He said the “very somber” ceremony on September 2, 1945 proceeded aboard the Missouri with the assembled crews of the Missouri, the South Dakota and other ships topside to observe the historic moment. Fleet Admiral Chester Nimitz, Admiral William Halsey and Southwest Pacific Area supreme commander Douglas MacArthur led the U.S. contingent in accepting the surrender of their Japanese counterparts. It all went off without a hitch. Saylan and his shipmates followed orders by not expressing any emotions that might dishonor the Japanese.
Saylan was discharged as a first class petty officer.
After the war he remained in the grocery business and by the mid-1950s he retired. Bored after a few months, he took over a window wares company that became a big success. His son now has the business.
Saylan’s visited the USS South Dakota Battleship Memorial in Sioux Falls SD.
Kevee Kirshenbaum, C.O. of Minesweepers in WWII and Korea
Kevee Kirshenbaum had the distinction of being assigned six different minesweepers in two separate wars during his U.S, Navy service.
He was a University of Nebraska sophomore when he joined up in 1942. His first assignment came as an ensign aboard a sweeper sent to the Aleutian Islands. At Cold Bay, Alaska he helped train Soviet naval personnel in minesweeping techniques as part of the top secret Project Hula, which was to ready the Soviets to invade Japan from the north.
Once while traversing an igloo-like tunnel on base he ran into an old chum from Omaha — Lee Bernstein. When they see each other today they’re still amused at meeting each other in such a desolate spot.

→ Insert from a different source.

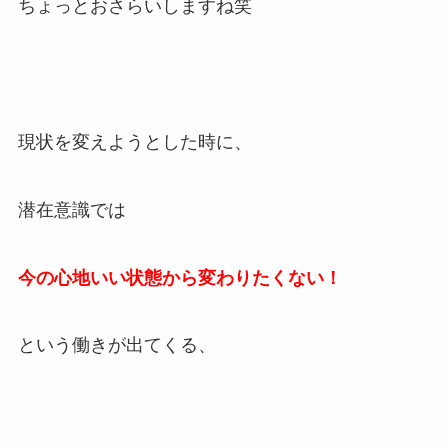
ちょっとおさらいしますね笑
現状を変えようとした時に、
潜在意識では
今の心地いい状態から変わりたくない！
という働きが出てくる、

Kirshenbaum went from one extreme to the other in the Philippines, where he said, “we swept mines all the way along the coast down close to Borneo.” He said sweepers lived by the motto: “where the fleet goes, we’ve been.”
His worst WWII experience came while anchored in Subic Bay during a typhoon. Ordered to get under way, the ship’s fluke caught on the open hatch of a sunken boat. That left the ship riding out the storm like a top on a string.
“We stayed there for 48 hours, just going around in circles. You never saw so many sick people.”
His group made preparations for Okinawa and the planned invasion of Japan when the atomic bombs were dropped. It was then he took command of his first ship, the YMS-49, in Shanghai, China.
“My best experience of the war really was when I had command of a ship. The war was already over — what we did was sweep the mines in the Huangpu River. We didn’t find any mines there but we found an awful lot of bodies. You would see Chinese boats going by with a hook picking the bodies up.”
Becoming a C.O. at only 22, he said proudly, “was an accomplishment.”
Some fears he harbored were soon quelled.
“When I went aboard ship I didn’t know what the reaction would be to my being Jewish. The Navy had as a whole very few Jewish personnel. Then there was my age. I knew some of these guys knew more than I did. Half the crew was much older than I was and more experienced. But luckily enough I didn’t have any problems. The crew was very good and respectful.”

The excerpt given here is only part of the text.